Your assignment:
Exclude the pictures, then repeat the remaining data exactly.

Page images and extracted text
'''

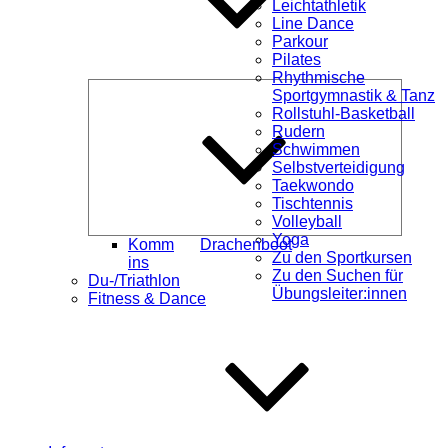
Leichtathletik
Line Dance
Parkour
Pilates
Rhythmische
Unterme
Sportgymnastik & Tanz
öffnen
Rollstuhl-Basketball
Rudern
Schwimmen
Selbstverteidigung
Taekwondo
Tischtennis
Volleyball
Yoga
Komm
Drachenboot
Zu den Sportkursen
ins
Zu den Suchen für
Du-/Triathlon
Übungsleiter:innen
Fitness & Dance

'''

Answer for the task:
Leichtathletik
Line Dance
Parkour
Pilates
Rhythmische
Unterme
Sportgymnastik & Tanz
öffnen
Rollstuhl-Basketball
Rudern
Schwimmen
Selbstverteidigung
Taekwondo
Tischtennis
Volleyball
Yoga
Komm
Drachenboot
Zu den Sportkursen
ins
Zu den Suchen für
Du-/Triathlon
Übungsleiter:innen
Fitness & Dance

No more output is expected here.